Senacka komisja edukacji na Florydzie wstępnie przyjęła ustawę zabraniającą instytucjom wywoływania poczucia winy bądź dyskomfortu, które wiązać mogłyby się z czynami popełnionymi w przeszłości przez przedstawicieli danej rasy, narodowości czy płci. Dokument popierany przez gubernatora stanu miałby się odnosić zarówno do szkół publicznych, jak i prywatnych biznesów.

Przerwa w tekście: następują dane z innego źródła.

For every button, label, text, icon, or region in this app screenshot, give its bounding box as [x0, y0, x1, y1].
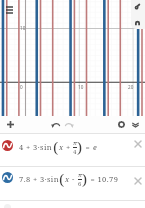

Przyjęta we wtorek, 18 stycznia, ustawa – nosząca nazwę „Individual Freedom” – wymierzona jest pośrednio w założenia Critical Race Theory. Choć sama jej treść nie przywołuje teorii, odniesienia do niej znalazły się w analizie dokumentu, przedstawionej stanowym senatorom. Do CRT nawiązał także Ron DeSantis w swoim grudniowym przemówieniu, zapowiadającym prace nad dokumentem. Nazwał ją wówczas „stanowo usankcjonowanym rasizmem”.
Zgodnie z zasadami ustalonymi przez florydzki departament edukacji, CRT – będąca konceptem poszukującym wytłumaczenia i rozwiązania problemu nierówności społecznych i rasizmu w USA – nie może być nauczana w szkołach.